Detailed Description

Complete technical specification and implementation details from the patent document.

Aspects of the present disclosure relate to virtualization, and in particular, to scaling pod replicas running a node cluster.

Traditionally, software was implemented in monolithic applications run on physical computer systems. A monolithic application is a self-contained software program in which the user interface, application programming interfaces, data processing, and data access code are implemented in a single program. However, running multiple monolithic applications on the same computer system created resource sharing conflicts because monolithic applications run independently of one another. For example, if multiple monolithic applications are run on the same computer system, typically one of the applications dominates resource usage. As a result, the other applications running on the same computer system are delayed or underperform. One solution was to run each application on a different computer system. This approach created increased costs to maintain a separate computer system for each instance of an application and resulted in underutilized or wasted resources because not all applications use resources in the same manner across the computer systems.
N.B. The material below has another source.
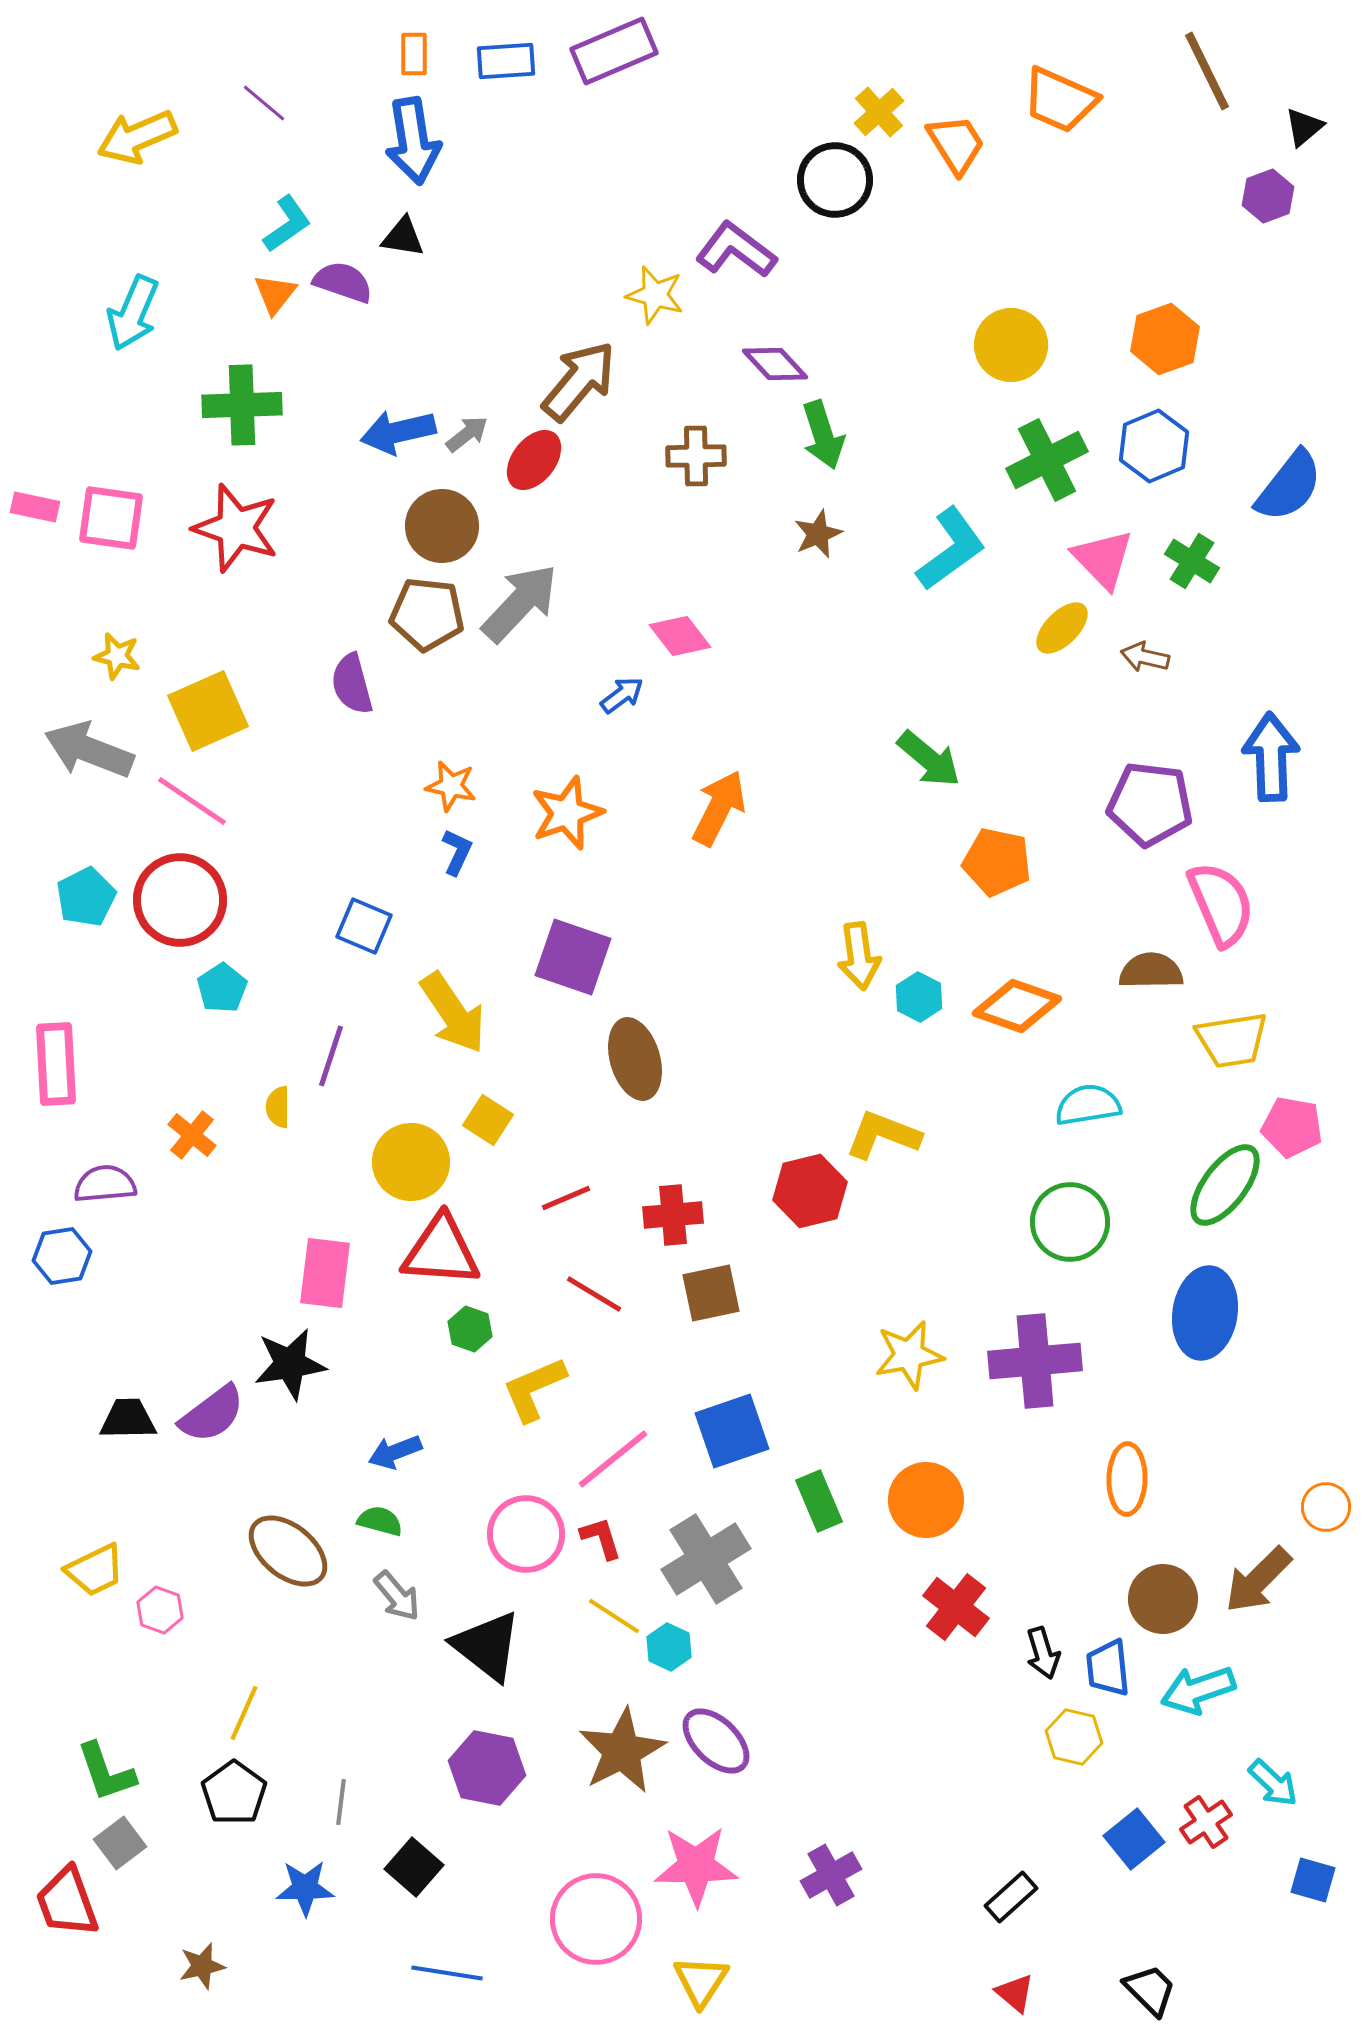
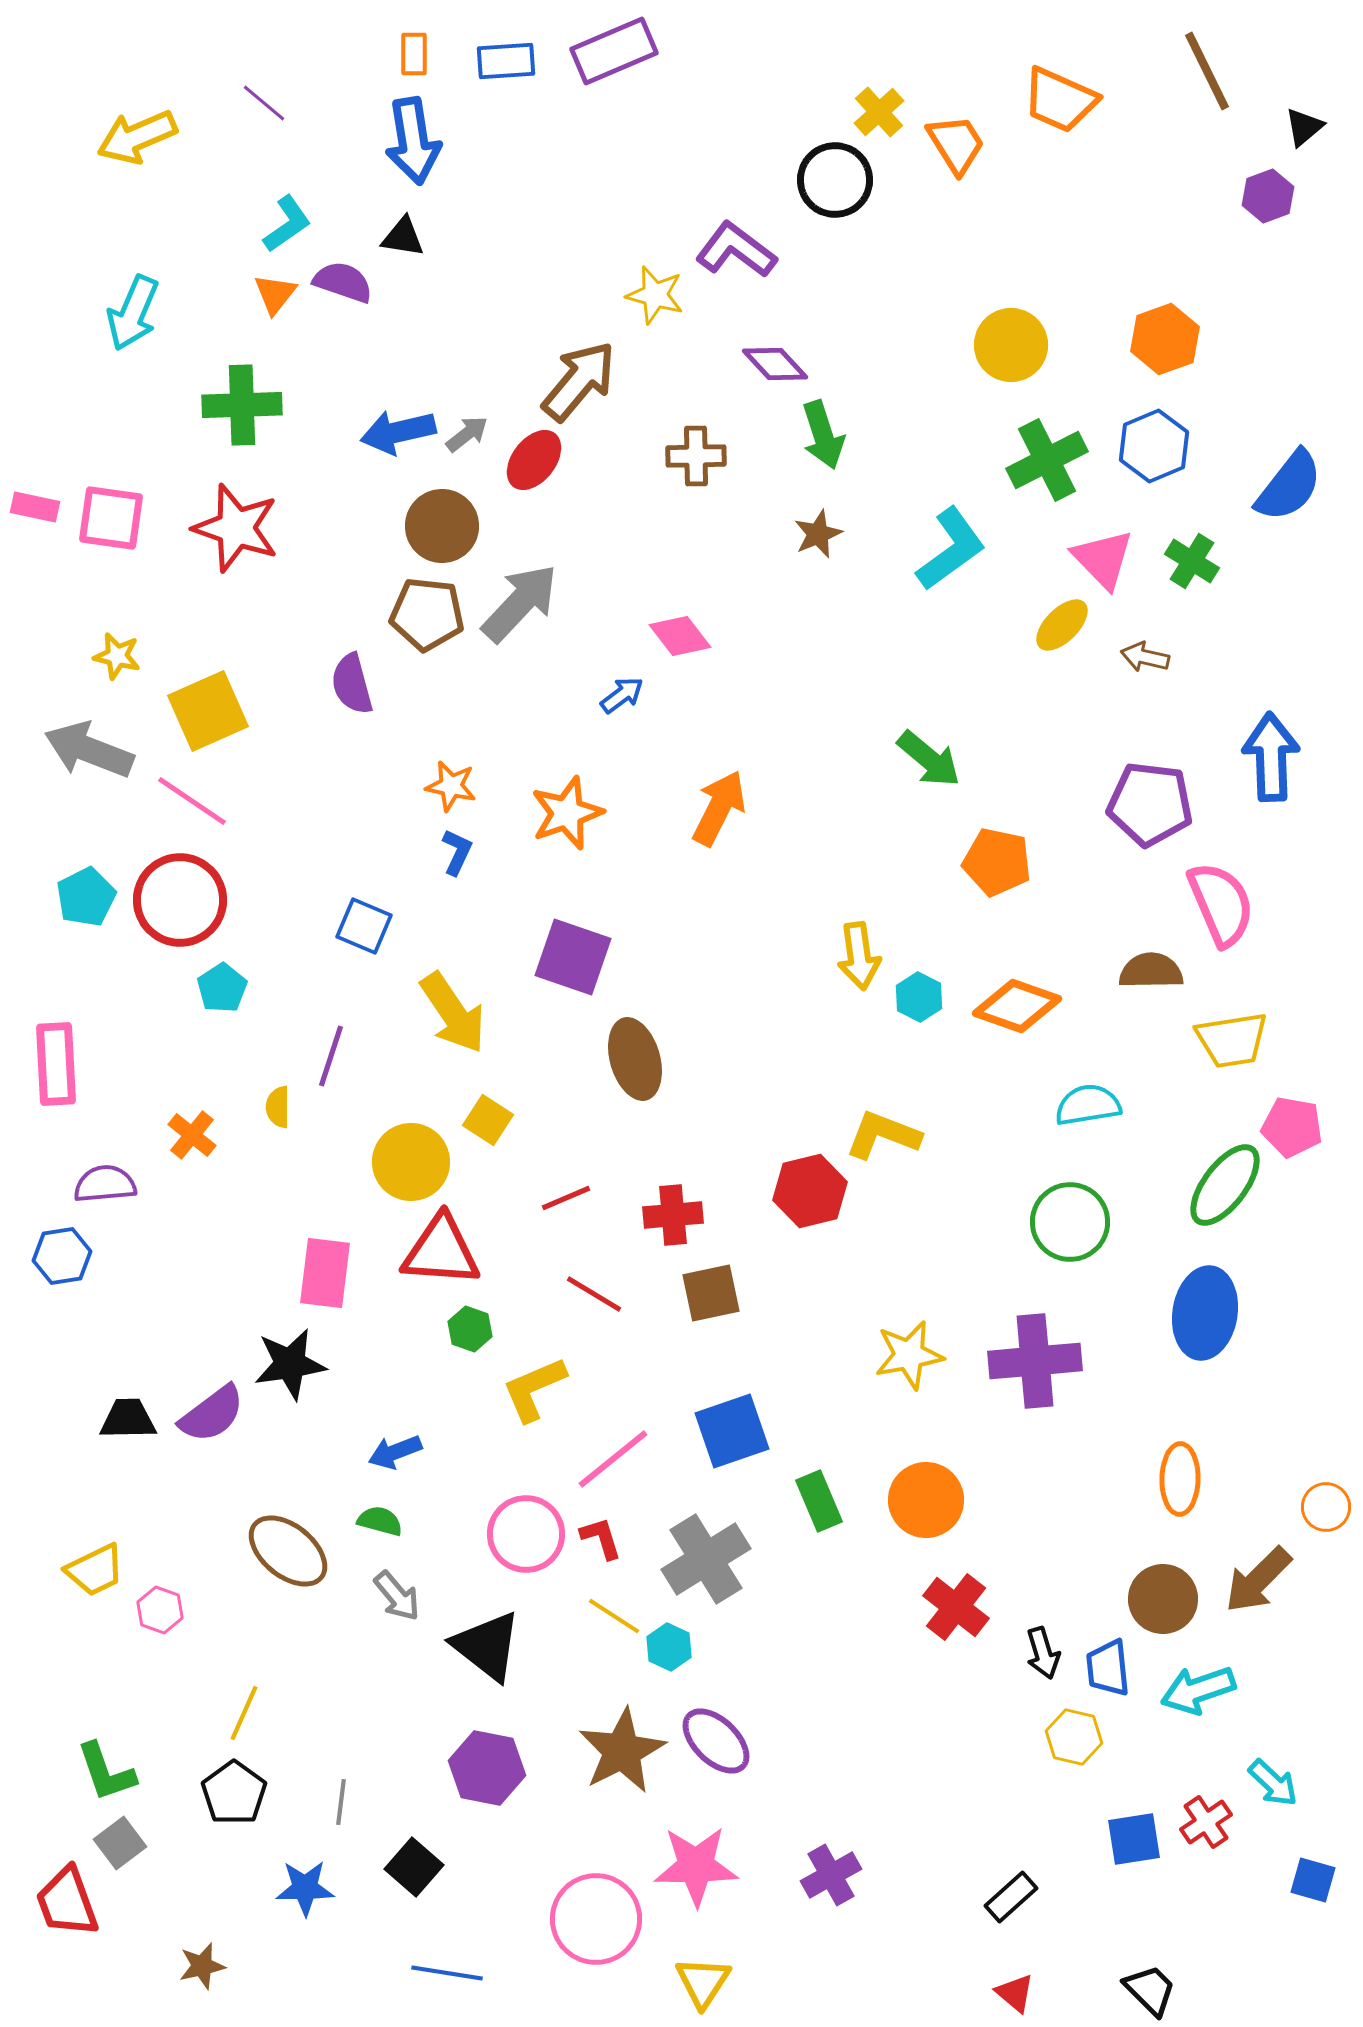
yellow ellipse at (1062, 628): moved 3 px up
orange ellipse at (1127, 1479): moved 53 px right
blue square at (1134, 1839): rotated 30 degrees clockwise
yellow triangle at (701, 1981): moved 2 px right, 1 px down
Virtualization was introduced to help resolve issues associated with underutilized and wasted resources and increase computational efficiency and productivity. Virtualization allows for the creation of multiple virtual machines (VMs) to run multiple applications on a single computer system and paved the way for distributed applications that are composed independent application components called microservices that run separately in VMs. VMs virtualize the computer system down to the hardware layer, including virtualization of the CPU, memory, and storage, and independently run applications or microservices on separate operating systems (OSs). Although each VM runs its own OS and functions separately from other VMs running on the same computer system, virtualization management tools have been developed to ensure that VMs running on the same computer system share computer resources to increase efficiency and reduce resource wastage and bottlenecks.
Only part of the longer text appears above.